● What is needed
Among the entries below, one stretch runs from the line that contains "iu pierwszych kroków często pomaga" through the line that contains "owoców i warzyw. Jeśli w salonie". Repeat that stretch exactly, ends included, and only that.

● Data extract

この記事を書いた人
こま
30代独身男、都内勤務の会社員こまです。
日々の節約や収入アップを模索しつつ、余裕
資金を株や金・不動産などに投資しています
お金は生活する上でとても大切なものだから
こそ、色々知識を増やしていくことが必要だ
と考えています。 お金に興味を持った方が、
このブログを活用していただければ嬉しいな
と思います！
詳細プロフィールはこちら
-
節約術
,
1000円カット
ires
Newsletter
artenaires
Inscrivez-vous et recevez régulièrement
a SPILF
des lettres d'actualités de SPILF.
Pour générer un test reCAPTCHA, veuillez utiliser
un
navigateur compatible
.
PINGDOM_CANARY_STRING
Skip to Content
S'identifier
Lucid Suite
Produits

==

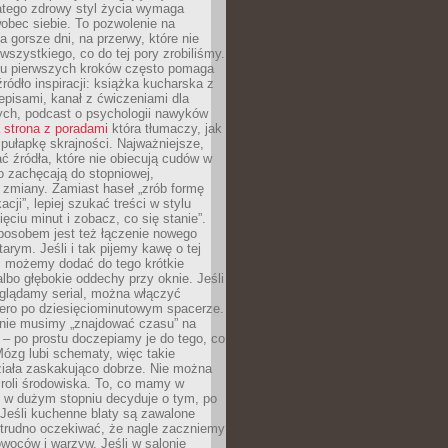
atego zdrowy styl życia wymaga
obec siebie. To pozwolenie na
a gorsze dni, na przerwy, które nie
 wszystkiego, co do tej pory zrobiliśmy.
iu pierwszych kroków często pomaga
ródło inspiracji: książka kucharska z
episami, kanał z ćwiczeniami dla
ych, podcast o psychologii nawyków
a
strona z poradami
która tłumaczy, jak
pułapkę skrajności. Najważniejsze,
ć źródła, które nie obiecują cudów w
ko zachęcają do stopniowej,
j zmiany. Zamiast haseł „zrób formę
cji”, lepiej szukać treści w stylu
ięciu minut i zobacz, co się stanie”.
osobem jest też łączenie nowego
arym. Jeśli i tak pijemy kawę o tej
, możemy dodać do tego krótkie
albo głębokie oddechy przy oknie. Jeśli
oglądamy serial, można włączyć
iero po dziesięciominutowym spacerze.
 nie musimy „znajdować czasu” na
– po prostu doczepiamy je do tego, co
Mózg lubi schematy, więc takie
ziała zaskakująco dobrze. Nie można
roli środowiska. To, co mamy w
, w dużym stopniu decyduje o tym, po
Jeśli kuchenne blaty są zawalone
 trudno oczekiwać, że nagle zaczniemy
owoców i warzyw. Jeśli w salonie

● Solved exercise
iu pierwszych kroków często pomaga
ródło inspiracji: książka kucharska z
episami, kanał z ćwiczeniami dla
ych, podcast o psychologii nawyków
a
strona z poradami
która tłumaczy, jak
pułapkę skrajności. Najważniejsze,
ć źródła, które nie obiecują cudów w
ko zachęcają do stopniowej,
j zmiany. Zamiast haseł „zrób formę
cji”, lepiej szukać treści w stylu
ięciu minut i zobacz, co się stanie”.
osobem jest też łączenie nowego
arym. Jeśli i tak pijemy kawę o tej
, możemy dodać do tego krótkie
albo głębokie oddechy przy oknie. Jeśli
oglądamy serial, można włączyć
iero po dziesięciominutowym spacerze.
 nie musimy „znajdować czasu” na
– po prostu doczepiamy je do tego, co
Mózg lubi schematy, więc takie
ziała zaskakująco dobrze. Nie można
roli środowiska. To, co mamy w
, w dużym stopniu decyduje o tym, po
Jeśli kuchenne blaty są zawalone
 trudno oczekiwać, że nagle zaczniemy
owoców i warzyw. Jeśli w salonie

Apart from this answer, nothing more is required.